Ulfelder and others argue that the world needs a large amount of data from a large "swath" of history to effectively develop good models, but this kind of thinking often fails to reflect the mechanics of a statistical forecast. We've had elections in this country for more than two centuries at last count, but very few of the models that were applied to predict the 2012 election employed data on each of them. Some structural models only used data on a few years, and the polling data obviously doesn't go back very far.
There is a tradition in world politics to go either back until the Congress of Vienna (when there were fewer than two dozen independent countries) or to the early 1950s after the end of the Second World War. But in reality, there is no need to do this for most studies. Typically, data is needed only for the current political era, which might date to 1989 or even just through the current century. Don't be misled by claims that there "won't be enough cases to analyze" if you use these "shortened" time frames. This makes the assumption that you have to analyze annual data, an assumption that is just blatantly false, even if it has been standard operating practice in quantitative world politics for decades. Not only are there techniques available for analyzing data on a much smaller time scale (days, weeks, or months), but if we use them, we are likely to get closer to those elusive variables that the policymakers lust after. And generally, the data have to be tortured before they surrender to annual formats. Consider, for instance, a coup on January 1 in 2010 and another one on December 31st. These two coups occurred in the same calendar year, but did they actually occur at the same instant?
Ulfelder tells us that "when it comes to predicting major political crises like wars, coups, and popular uprisings, there are many plausible predictors for which we don't have any data at all, and much of what we do have is too sparse or too noisy to incorporate into carefully designed forecasting models." But this is true only for the old style of models based on annual data for countries. If we are willing to face data that are collected in rhythm with the phenomena we are studying, this is not the case. For example, Thailand became considerably more democratic in July 2011 as a result of Yingluck Shinawatra winning a landslide election and successfully forming a coalition government to replace a government established by a coup d'état. There is no need to assume this change to a more democratic form of government applies to the entire year of 2011, since we know it didn't really characterize Thailand during the first half of the year. We have data and techniques that can deal with monthly or even daily data.

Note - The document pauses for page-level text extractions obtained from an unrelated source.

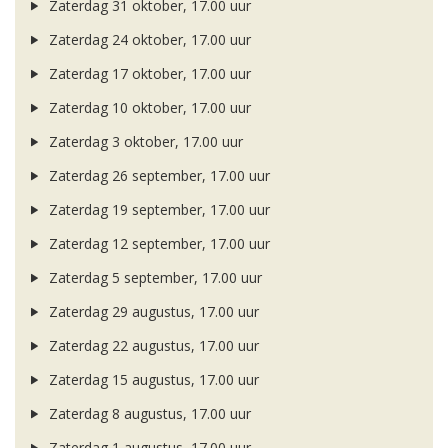
Zaterdag 31 oktober, 17.00 uur
Zaterdag 24 oktober, 17.00 uur
Zaterdag 17 oktober, 17.00 uur
Zaterdag 10 oktober, 17.00 uur
Zaterdag 3 oktober, 17.00 uur
Zaterdag 26 september, 17.00 uur
Zaterdag 19 september, 17.00 uur
Zaterdag 12 september, 17.00 uur
Zaterdag 5 september, 17.00 uur
Zaterdag 29 augustus, 17.00 uur
Zaterdag 22 augustus, 17.00 uur
Zaterdag 15 augustus, 17.00 uur
Zaterdag 8 augustus, 17.00 uur
Zaterdag 1 augustus, 17.00 uur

Whether the data are too noisy to make use of is an empirical question. Our hunch is that clever data scientists will find a way to make these data useful.
Consider thyroid cancer. According to the National Cancer Institute, thyroid cancer has an incidence of about 6 in 100,000. It is a rare event, but we know quite a lot about it, even to the level of making preventive prescriptions. The rareness does not prevent us from learning about its occurrence, how to treat it, and even how to best avoid this cancer.
Don't get us wrong: Better data is always better. But we actually have a lot of data. We don't want to argue that forecasts about world politics are as precise as we observed for the 2012 presidential elections. And we agree with Ulfelder that they are not. But we are not so pessimistic to think that forecasting of certain kinds of events cannot in principle be solved by a combination of statistical approaches and data by clever investigators. David Rothschild, David Pennock, and a team of about 30 others (then at Yahoo; now mainly at Microsoft Research) predicted 303 electoral votes for Obama on February 15th, 2012 not by building a model of the election, but as they put it, by being "the mother of all prediction engines, period." There is considerable effort underway, beyond Microsoft Research, to build predictive models that relate to world politics.
Better, of course, will always be better. But there is room for seeing the water in the glass, not just how big the glass is.